В притихшем зале никто не двигался. Сила, стоящая за Любкиным, ощущалась все сильнее, все осязаемее. Но чем сильнее и чем осязаемее ощущалась она, тем непонятнее она становилась. Все сидевшие в зале были коммунистами, членами коммунистической партии, и у каждого в кармане был красный партийный билет. Но все слушали Любкина, смотрели на Любкина и все начинали понимать: коммунизма в этом зале нет, коммунизм здесь не нужен, коммунизм — только слово вчерашнего дня, которым сегодня еще клянутся, чтобы завтра им проклинать. За плечами Любкина колыхалось бесформенное, но несомненное, громадное и беспощадное. Оно невидимо накатывалось на всех, и каждый знал: оно подавит. И каждый почти физически ощущал: смысл всего, что есть и что будет, только в накатывающейся силе. Это она определит жизнь каждого и всех вместе. Как имя этой силы?
Любкин говорил совсем недолго.
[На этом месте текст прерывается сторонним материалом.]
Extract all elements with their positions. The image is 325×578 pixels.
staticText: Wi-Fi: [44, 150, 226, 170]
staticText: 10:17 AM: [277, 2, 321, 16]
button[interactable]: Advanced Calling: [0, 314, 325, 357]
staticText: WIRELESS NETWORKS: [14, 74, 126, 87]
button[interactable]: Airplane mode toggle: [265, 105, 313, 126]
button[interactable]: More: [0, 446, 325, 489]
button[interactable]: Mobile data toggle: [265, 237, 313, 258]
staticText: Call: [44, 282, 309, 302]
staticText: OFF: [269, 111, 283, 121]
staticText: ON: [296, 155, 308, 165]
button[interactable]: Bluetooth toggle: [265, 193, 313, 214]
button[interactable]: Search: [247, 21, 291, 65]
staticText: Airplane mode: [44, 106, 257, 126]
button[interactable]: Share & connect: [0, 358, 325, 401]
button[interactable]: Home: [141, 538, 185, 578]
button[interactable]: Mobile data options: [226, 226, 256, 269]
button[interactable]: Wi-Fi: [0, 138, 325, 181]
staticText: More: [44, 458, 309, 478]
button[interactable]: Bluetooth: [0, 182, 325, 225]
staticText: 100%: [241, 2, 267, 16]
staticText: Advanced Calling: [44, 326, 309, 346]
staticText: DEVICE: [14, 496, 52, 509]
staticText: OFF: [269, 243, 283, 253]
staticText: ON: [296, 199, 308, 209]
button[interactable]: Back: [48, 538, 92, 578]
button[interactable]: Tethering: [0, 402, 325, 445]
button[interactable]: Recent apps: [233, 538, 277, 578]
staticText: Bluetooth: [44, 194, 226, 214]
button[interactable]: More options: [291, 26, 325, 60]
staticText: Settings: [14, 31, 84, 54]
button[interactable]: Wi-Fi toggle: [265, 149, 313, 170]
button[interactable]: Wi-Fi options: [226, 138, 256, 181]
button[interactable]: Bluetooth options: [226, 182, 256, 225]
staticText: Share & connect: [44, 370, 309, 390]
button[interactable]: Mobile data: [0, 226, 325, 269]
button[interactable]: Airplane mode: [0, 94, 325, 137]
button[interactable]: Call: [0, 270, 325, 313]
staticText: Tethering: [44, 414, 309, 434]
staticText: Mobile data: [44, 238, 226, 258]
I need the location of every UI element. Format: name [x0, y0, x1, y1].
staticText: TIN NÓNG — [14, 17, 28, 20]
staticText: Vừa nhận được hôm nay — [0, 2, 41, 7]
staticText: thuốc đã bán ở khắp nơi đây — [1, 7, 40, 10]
Наметил распорядок дня («на сон — от шести утра до двенадцати дня!»), приказал выработать смены в секретариате и в комендатуре, сказал несколько слов о кокаинистах («нюхать эту пакость я им не запрещаю, но когда они ослабеют, я первый их с ног повалю к чертям собачьим!») и почти сразу оборвал. С полминуты проверил себя: все ли сказал? Немного ослабил свое тело и добавил тихо, почти дружественно:
— Расходись, ребята. Больше говорить не о чем. Нужные инструкции получите у начальников отделов, технику работы обсудите с ними же, а здесь болтологией заниматься нечего. Конец. Товарищу Сталину, — повысил он голос, — наше чекистское ура!
Все сразу встали с мест и подхватили его «ура». Тянули крик долго, стараясь не смолкать и не затихать, и кричали как можно громче. Но Любкин слышал: в крике не было ни порыва, ни захвата, а было что-то другое, не совсем понятное. Он слушал то затихающий, то опять вздымающийся крик и все крепче сжимал, почти в ниточку сжимал свой рот, буравя глазами ряды людей.
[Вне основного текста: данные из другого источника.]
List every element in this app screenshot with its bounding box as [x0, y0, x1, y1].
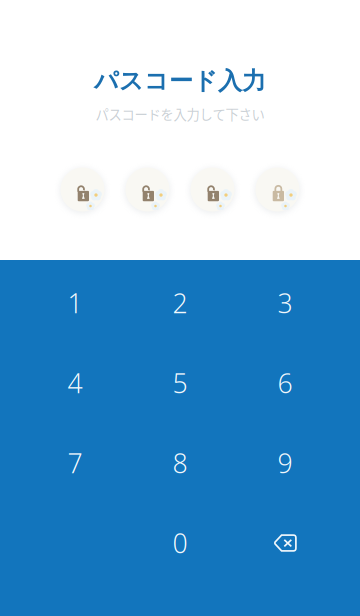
- staticText: 5: [172, 365, 188, 401]
- button[interactable]: 8: [128, 423, 232, 503]
- button[interactable]: 2: [128, 263, 232, 343]
- button[interactable]: 7: [22, 423, 128, 503]
- staticText: 8: [172, 445, 188, 481]
- staticText: 9: [278, 445, 292, 481]
- button[interactable]: 6: [232, 343, 338, 423]
- button[interactable]: 1: [22, 263, 128, 343]
- staticText: 4: [68, 365, 82, 401]
- staticText: 2: [172, 285, 188, 321]
- staticText: 6: [278, 365, 292, 401]
- staticText: パスコードを入力して下さい: [96, 104, 264, 124]
- staticText: 3: [278, 285, 292, 321]
- button[interactable]: 3: [232, 263, 338, 343]
- button[interactable]: Delete: [232, 503, 338, 583]
- button[interactable]: 4: [22, 343, 128, 423]
- staticText: パスコード入力: [94, 66, 266, 96]
- staticText: 0: [172, 525, 188, 561]
- button[interactable]: 0: [128, 503, 232, 583]
- button[interactable]: 5: [128, 343, 232, 423]
- staticText: 7: [68, 445, 82, 481]
- staticText: 1: [68, 285, 82, 321]
- button[interactable]: 9: [232, 423, 338, 503]
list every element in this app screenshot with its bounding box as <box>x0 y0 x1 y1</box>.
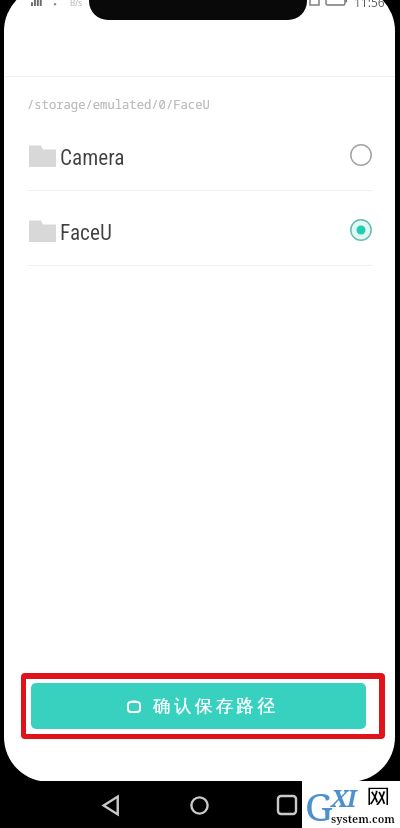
staticText: 11:56 <box>354 0 385 10</box>
staticText: I <box>347 782 357 813</box>
staticText: FaceU <box>60 220 112 245</box>
button[interactable]: FaceU <box>4 191 395 266</box>
button[interactable]: Recents <box>269 787 305 823</box>
staticText: 确认保存路径 <box>153 695 279 717</box>
button[interactable]: Camera <box>4 116 395 191</box>
staticText: 网 <box>366 783 389 805</box>
staticText: /storage/emulated/0/FaceU <box>27 96 210 113</box>
staticText: X <box>331 782 348 813</box>
staticText: system.com <box>331 811 395 826</box>
button[interactable]: Back <box>93 787 129 823</box>
staticText: G <box>305 779 333 826</box>
staticText: B/s <box>70 0 83 8</box>
button[interactable]: Home <box>181 787 217 823</box>
staticText: Camera <box>60 145 125 170</box>
button[interactable]: 确认保存路径 <box>31 683 366 729</box>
А те всё кричали. И как-то странно, до жути странно, — никак не могли остановиться. Сначала они кричали, просто подчинившись призыву кричать, но потом в каждом из них возникло что-то, порожденное чуть ли не их криком: им начало казаться, будто в этом их крике «ура» есть спасение от чего-то, как будто этот крик есть убежище от всего того, что сказал и, главное, от того, чего не сказал Любкин. И в этом убежище можно хоть на время спрятаться. Как будто та злая сила, которая накатывалась на них, остановится и будет обминать их, пока они долго и громко кричат «ура». А когда они остановятся, то злая сила посмотрит им в глаза и будет — ужас. И они всё кричали, сами не понимая, почему они кричат и почему они никак не могут остановиться.
Любкин стоял у края невысокой эстрады и пристально всматривался в передние и в задние ряды чекистов, кричащих «ура». Сам он не кричал, а только бегал буравящим взглядом по лицам людей и не то что-то проверял, не то старался во что-то вникнуть, не то просто выжидал. Потом слегка, чуть заметно, дернул левым плечом и отступил на шаг назад. Постоял и послушал еще секунд десять. А потом не резко, но решительно повернулся.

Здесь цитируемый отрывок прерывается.